▶ TASK OBJECTIVE:
What are the lines from the one containing "panas tinggi selama" through the last line of the records below? Return them exactly, leaving out pictures.

--- EXCERPTED RECORDS Enclosed Below ---

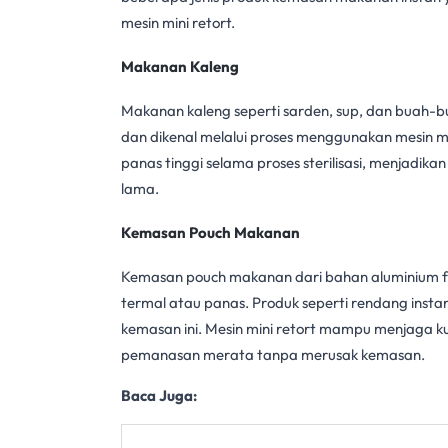
mesin mini retort
.
Makanan Kaleng
Makanan kaleng seperti sarden, sup, dan buah-
dan dikenal melalui proses menggunakan
mesin mi
panas tinggi selama
proses sterilisasi
, menjadika
lama.
Kemasan Pouch Makanan
Kemasan pouch makanan dari bahan aluminium foil
termal atau panas. Produk seperti rendang insta
kemasan ini. Mesin
mini retort
mampu menjaga kua
pemanasan merata tanpa merusak kemasan.
Baca Juga:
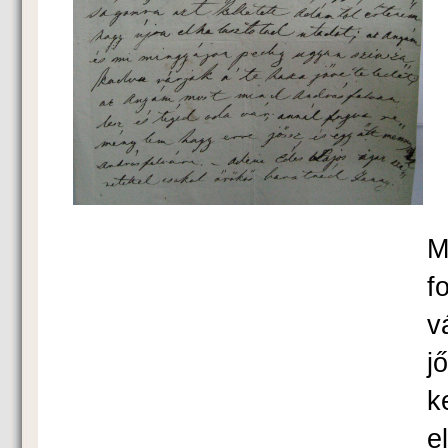
K
M
f
v
j
k
e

--- End of Enclosed EXCERPTED RECORDS ---

▶ RESULT FOR THIS EXERCISE:
panas tinggi selama
proses sterilisasi
, menjadika
lama.
Kemasan Pouch Makanan
Kemasan pouch makanan dari bahan aluminium foil
termal atau panas. Produk seperti rendang insta
kemasan ini. Mesin
mini retort
mampu menjaga kua
pemanasan merata tanpa merusak kemasan.
Baca Juga:
K
M
f
v
j
k
e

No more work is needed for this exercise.